• [Assignment]:
Please reproduce each line of the data below exactly as shown.

• [Source data]:
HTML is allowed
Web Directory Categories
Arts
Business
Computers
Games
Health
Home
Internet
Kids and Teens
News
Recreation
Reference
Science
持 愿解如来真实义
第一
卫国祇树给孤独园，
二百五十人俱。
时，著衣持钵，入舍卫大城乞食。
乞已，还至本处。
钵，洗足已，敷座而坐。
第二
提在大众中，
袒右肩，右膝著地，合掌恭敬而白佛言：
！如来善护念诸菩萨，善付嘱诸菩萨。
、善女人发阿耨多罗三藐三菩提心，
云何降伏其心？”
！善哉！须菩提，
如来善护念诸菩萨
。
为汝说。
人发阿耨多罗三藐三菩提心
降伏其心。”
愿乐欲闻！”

• [Output below]:
HTML is allowed
Web Directory Categories
Arts
Business
Computers
Games
Health
Home
Internet
Kids and Teens
News
Recreation
Reference
Science
持 愿解如来真实义
第一
卫国祇树给孤独园，
二百五十人俱。
时，著衣持钵，入舍卫大城乞食。
乞已，还至本处。
钵，洗足已，敷座而坐。
第二
提在大众中，
袒右肩，右膝著地，合掌恭敬而白佛言：
！如来善护念诸菩萨，善付嘱诸菩萨。
、善女人发阿耨多罗三藐三菩提心，
云何降伏其心？”
！善哉！须菩提，
如来善护念诸菩萨
。
为汝说。
人发阿耨多罗三藐三菩提心
降伏其心。”
愿乐欲闻！”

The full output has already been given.